## What you are asked to do
Count the lines below that contain the word "Sättigungsgefühl", and state only that number.

━━ Records supplied ━━

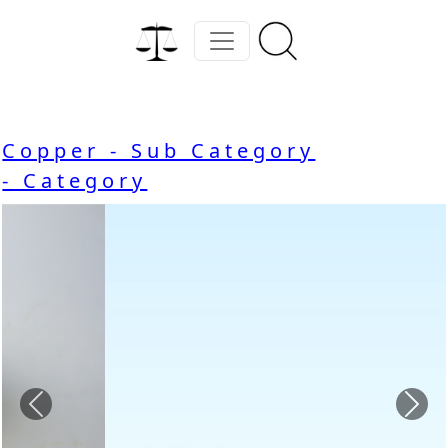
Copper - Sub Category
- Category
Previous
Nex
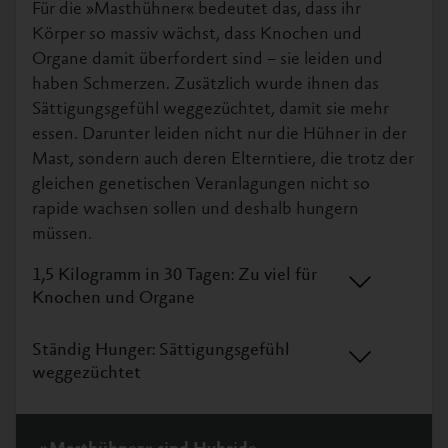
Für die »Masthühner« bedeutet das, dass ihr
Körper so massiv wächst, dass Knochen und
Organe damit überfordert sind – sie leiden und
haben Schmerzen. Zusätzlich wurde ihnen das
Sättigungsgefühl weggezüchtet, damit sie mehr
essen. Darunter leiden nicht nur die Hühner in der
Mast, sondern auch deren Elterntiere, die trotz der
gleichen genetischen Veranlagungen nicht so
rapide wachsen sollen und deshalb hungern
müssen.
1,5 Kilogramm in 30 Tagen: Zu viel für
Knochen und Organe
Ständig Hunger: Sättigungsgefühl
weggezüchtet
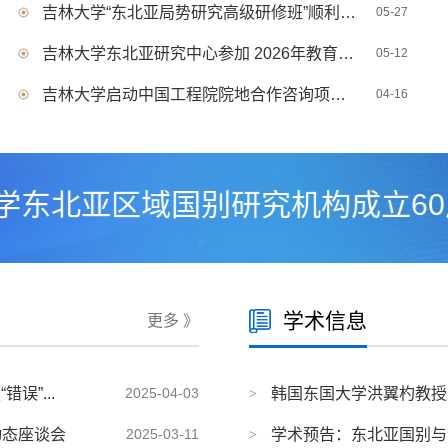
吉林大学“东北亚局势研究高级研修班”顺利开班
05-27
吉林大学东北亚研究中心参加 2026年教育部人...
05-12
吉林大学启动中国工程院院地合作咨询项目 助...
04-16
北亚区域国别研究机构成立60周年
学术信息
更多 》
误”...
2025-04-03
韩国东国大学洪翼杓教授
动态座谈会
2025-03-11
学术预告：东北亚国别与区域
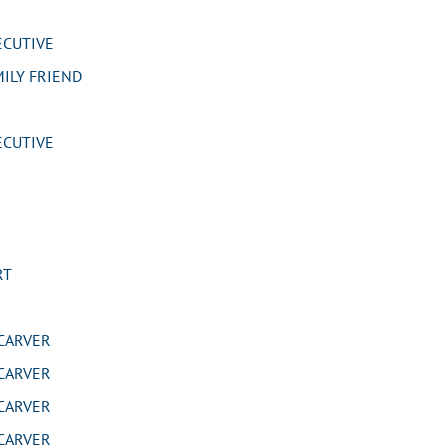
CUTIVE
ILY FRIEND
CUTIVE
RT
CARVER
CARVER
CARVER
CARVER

━━━
━━ Records supplied ━━

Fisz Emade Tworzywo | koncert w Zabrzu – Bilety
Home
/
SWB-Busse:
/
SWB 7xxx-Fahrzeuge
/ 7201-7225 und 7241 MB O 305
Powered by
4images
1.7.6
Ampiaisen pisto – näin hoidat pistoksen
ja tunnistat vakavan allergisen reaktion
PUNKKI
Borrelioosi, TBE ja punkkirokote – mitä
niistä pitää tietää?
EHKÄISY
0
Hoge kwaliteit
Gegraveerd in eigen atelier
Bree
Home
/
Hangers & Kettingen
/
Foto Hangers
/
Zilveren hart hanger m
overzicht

━━━

## Exercise output
2